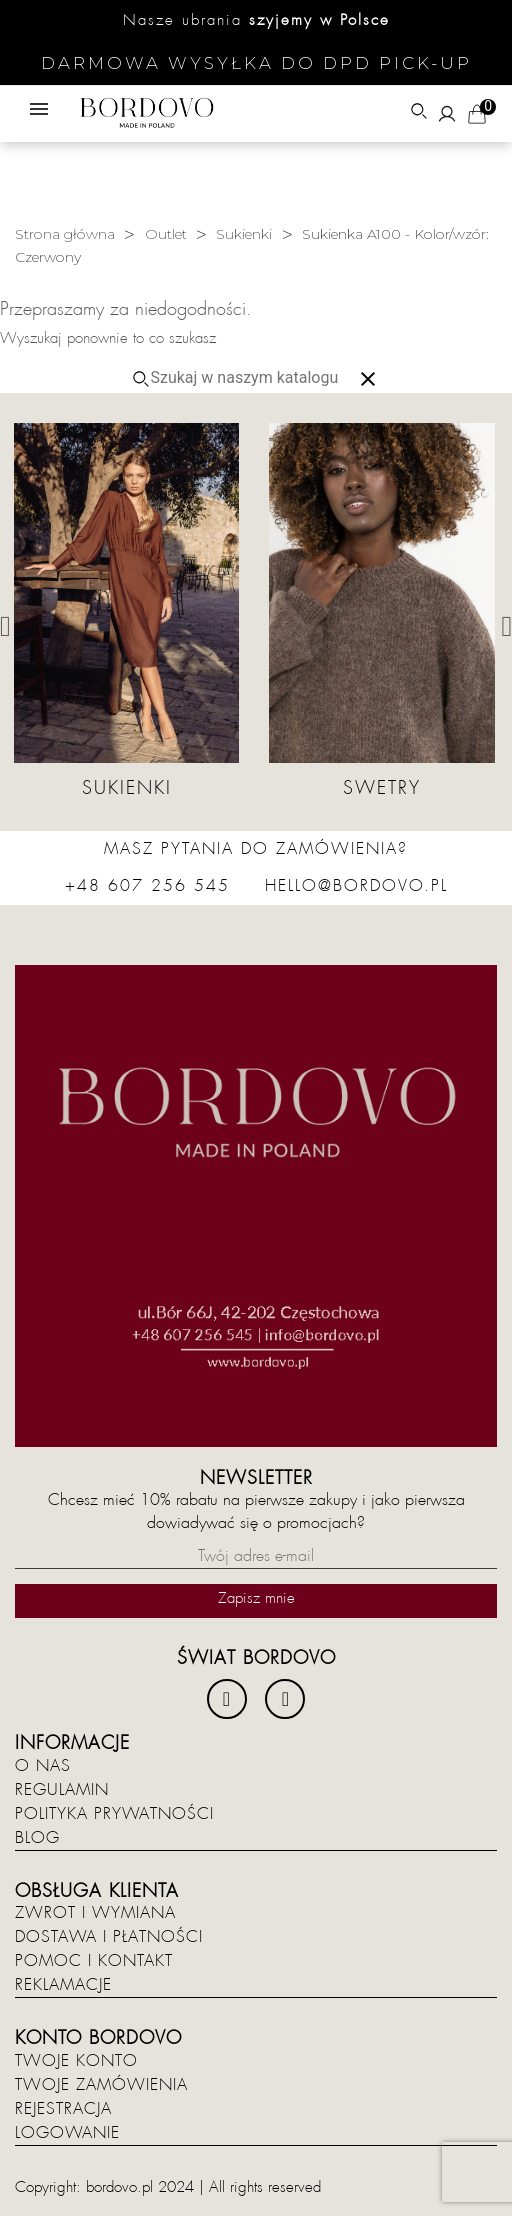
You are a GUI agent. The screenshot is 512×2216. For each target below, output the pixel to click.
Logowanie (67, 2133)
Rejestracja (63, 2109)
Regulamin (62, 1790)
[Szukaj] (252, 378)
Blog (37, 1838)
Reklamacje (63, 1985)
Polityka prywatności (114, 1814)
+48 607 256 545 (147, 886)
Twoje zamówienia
------
The output consists solely of the lines from the line that contains "Polityka prywatności (114, 1814)" through the final line of the data.

*Exercise answer:*
Polityka prywatności (114, 1814)
+48 607 256 545 (147, 886)
Twoje zamówienia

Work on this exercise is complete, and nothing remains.